Requirement: Using the data below, copy every line that contains the word "oder".

─── Dataset content ───

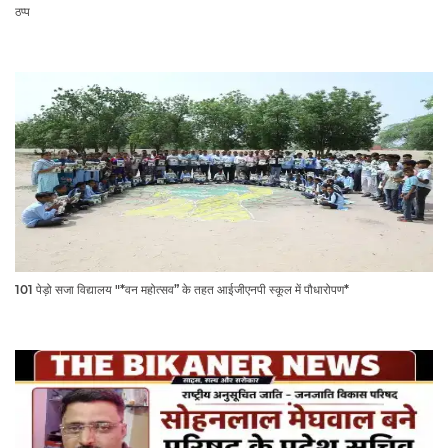
ठप्प
101 पेड़ो सजा विद्यालय "*वन महोत्सव” के तहत आईजीएनपी स्कूल में पौधारोपण*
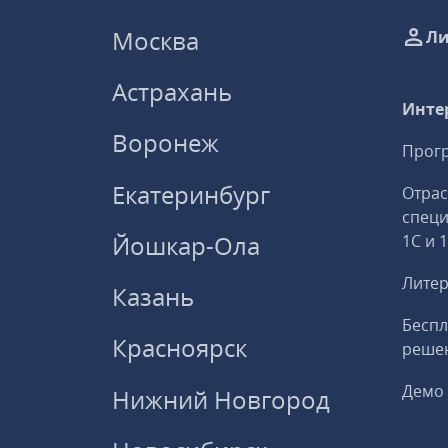
Москва
Ли
Астрахань
Инте
Воронеж
Прогр
Екатеринбург
Отрас
спец
Йошкар-Ола
1С и 
Литер
Казань
Беспл
Красноярск
решен
Демо 
Нижний Новгород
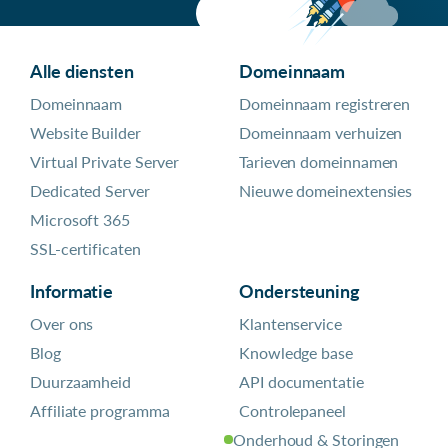
Alle diensten
Domeinnaam
Domeinnaam
Domeinnaam registreren
Website Builder
Domeinnaam verhuizen
Virtual Private Server
Tarieven domeinnamen
Dedicated Server
Nieuwe domeinextensies
Microsoft 365
SSL-certificaten
Informatie
Ondersteuning
Over ons
Klantenservice
Blog
Knowledge base
Duurzaamheid
API documentatie
Affiliate programma
Controlepaneel
Onderhoud & Storingen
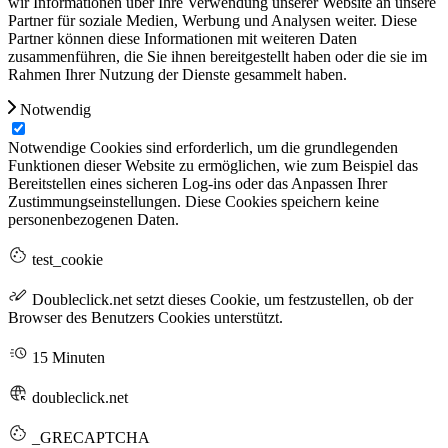
wir Informationen über Ihre Verwendung unserer Website an unsere
Partner für soziale Medien, Werbung und Analysen weiter. Diese
Partner können diese Informationen mit weiteren Daten
zusammenführen, die Sie ihnen bereitgestellt haben oder die sie im
Rahmen Ihrer Nutzung der Dienste gesammelt haben.
Notwendig
Notwendige Cookies sind erforderlich, um die grundlegenden
Funktionen dieser Website zu ermöglichen, wie zum Beispiel das
Bereitstellen eines sicheren Log-ins oder das Anpassen Ihrer
Zustimmungseinstellungen. Diese Cookies speichern keine
personenbezogenen Daten.
test_cookie
Doubleclick.net setzt dieses Cookie, um festzustellen, ob der
Browser des Benutzers Cookies unterstützt.
15 Minuten
doubleclick.net
_GRECAPTCHA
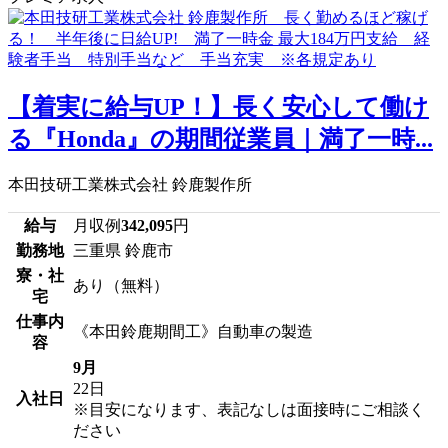
【着実に給与UP！】長く安心して働け
る『Honda』の期間従業員｜満了一時...
本田技研工業株式会社 鈴鹿製作所
給与
月収例
342,095
円
勤務地
三重県 鈴鹿市
寮・社
あり（無料）
宅
仕事内
《本田鈴鹿期間工》自動車の製造
容
9月
22日
入社日
※目安になります、表記なしは面接時にご相談く
ださい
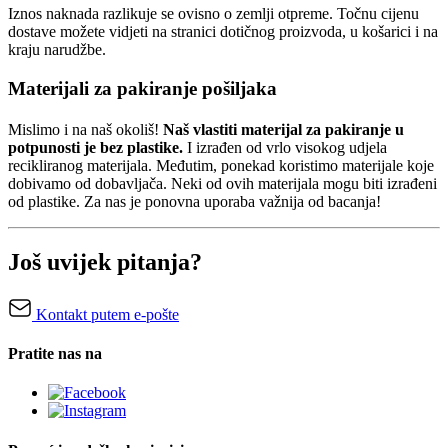
Iznos naknada razlikuje se ovisno o zemlji otpreme. Točnu cijenu
dostave možete vidjeti na stranici dotičnog proizvoda, u košarici i na
kraju narudžbe.
Materijali za pakiranje pošiljaka
Mislimo i na naš okoliš!
Naš vlastiti materijal za pakiranje u
potpunosti je bez plastike.
I izrađen od vrlo visokog udjela
recikliranog materijala. Međutim, ponekad koristimo materijale koje
dobivamo od dobavljača. Neki od ovih materijala mogu biti izrađeni
od plastike. Za nas je ponovna uporaba važnija od bacanja!
Još uvijek pitanja?
Kontakt putem e-pošte
Pratite nas na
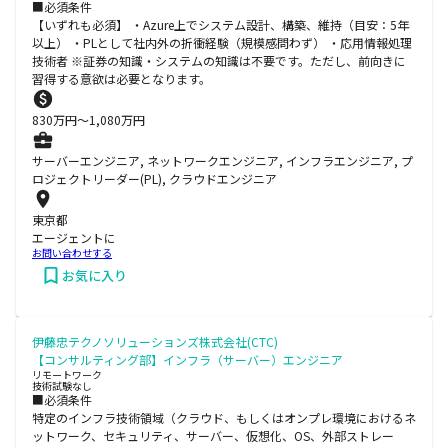
■必須条件
【いずれも必須】 ・Azure上でシステム設計、構築、維持（目安：5年
以上） ・PLとして社内外の折衝経験（規模感問わず） ・応用情報処理
技術者 ※証券の知識・システムの知識は不要です。ただし、前向きに
習得する意欲は必要となります。
830
万円〜
1,080
万円
サーバーエンジニア, ネットワークエンジニア, インフラエンジニア, プ
ロジェクトリーダー(PL), クラウドエンジニア
東京都
エージェントに
お問い合わせする
お気に入り
伊藤忠テクノソリューションズ株式会社(CTC)
【コンサルティング部】インフラ（サーバー）エンジニア
リモートワーク
技術試験なし
■必須条件
特定のインフラ技術領域（クラウド、もしくはオンプレ環境におけるネ
ットワーク、セキュリティ、サーバー、仮想化、OS、外部ストレー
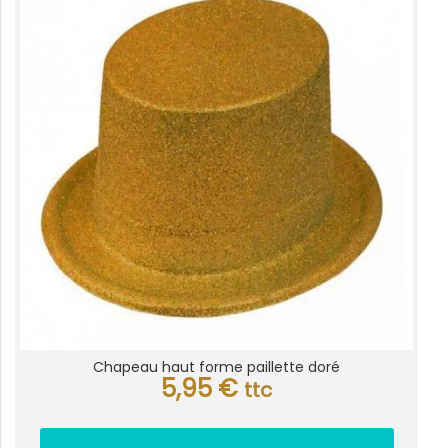
Chapeau haut forme paillette doré
5,95
€
ttc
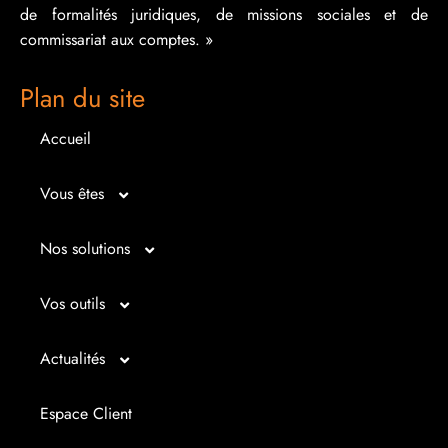
de formalités juridiques, de missions sociales et de
commissariat aux comptes. »
Plan du site
Accueil
Vous êtes
Micro entrepreneur
Nos solutions
Créateur d’entreprise
Entrepreunariat
Vos outils
Repreneur d’entreprise
Gestion
Bilan imagé
Actualités
Dirigeant d’entreprise
Juridique
Tableau de bord
Actualités
Espace Client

───

Exercise answer:
zusammenführen, die Sie ihnen bereitgestellt haben oder die sie im
Bereitstellen eines sicheren Log-ins oder das Anpassen Ihrer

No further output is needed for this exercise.